Severity gates with policy mapping. Not every finding should block a merge. But P0 and P1 findings in payment paths, authentication flows, and deployment pipelines should always block. The gate must be configurable per repository, per team, per risk surface.

Human-in-the-loop checkpoints. Automated review catches the volume. Human review catches the context. The highest-value pattern we observed was automated triage followed by human review of P0-P1 findings, with structured verdicts (true positive, false positive, severity adjustment) feeding back into the review system.

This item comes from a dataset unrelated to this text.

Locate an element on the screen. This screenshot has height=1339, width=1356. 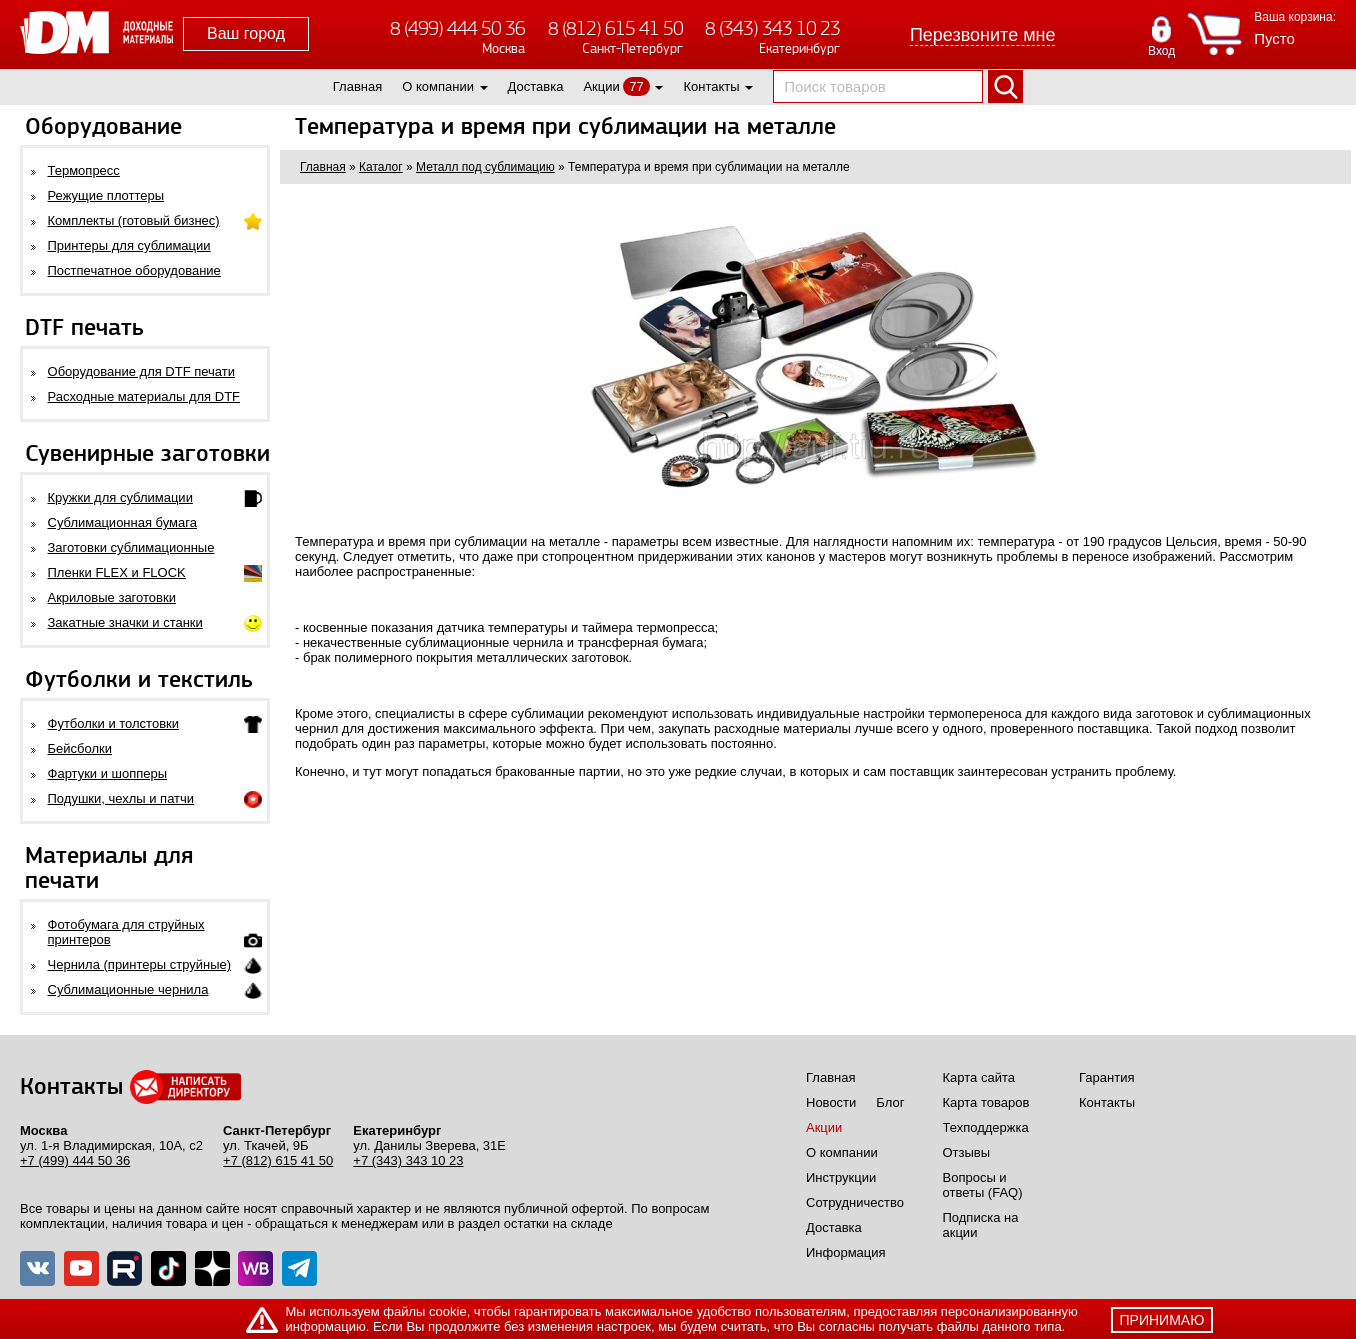
Режущие плоттеры is located at coordinates (106, 195).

The organizations that will handle AI-assisted code safely are not the ones with the best models. They are the ones that build this verification infrastructure early — the intake pipelines, the policy engines, the review queues, the audit trails — and treat it as production-critical rather than optional tooling.

Conclusion

538,860 findings across 3,518 scans. The top finding is not injection or XSS. It is missing idempotency defense in webhook handlers. The most dangerous file type is not .py or .ts. It is .yml — the CI/CD configurations that define trust boundaries and receive the least review attention.

Code in AI-assisted teams does not fail where people expect. The app loads. The tests pass. The demo is convincing. The failure lives downstream, in the contract between a payment webhook and a database write, in the ordering of CI gates that determines whether a vulnerability scan actually gates anything, in the gap between "this tool was downloaded" and "this tool's provenance was verified."

These are not the kinds of failures that get caught by running the app and clicking around. They are the kinds of failures that get caught by systematic, evidence-based verification at the merge boundary — or they do not get caught at all.

The data says the verification layer is not optional. It says the shape of vulnerability in codebases maintained by AI-assisted teams in 2026 is structural, inter-system, and concentrated in the configurations and contracts that hold production software together. And it says the industry is generating this code faster than it is building the infrastructure to verify it.

That gap is the story. The 538,860 findings are the evidence.


Methodology note: Scans were performed between February and April 2026 using orchestrated multi-agent review systems across five production codebases. Models used include OpenAI GPT-5.3 Codex (59.1%), GPT-5.2 Codex (32.5%), GPT-4.1 (2.6%), and Google Gemini 3.1 Pro Preview (5.7%). Deep scans (77% of runs) analyzed full repositories; PR-diff scans (22%) analyzed only changed files in pull requests. Findings were deduplicated within each run by canonical finding ID and payload hash (version: v1_material). The same underlying issue could appear across multiple runs of the same codebase. Severity classifications follow a four-tier system: P0 (critical, automatic merge block), P1 (high, escalation-required), P2 (medium, tracked), P3 (informational). The block rate of 4% reflects the share of sampled runs where P0/P1 findings triggered automatic merge rejection. The 3,518 scan count reflects individual review executions across five codebases, not unique repositories.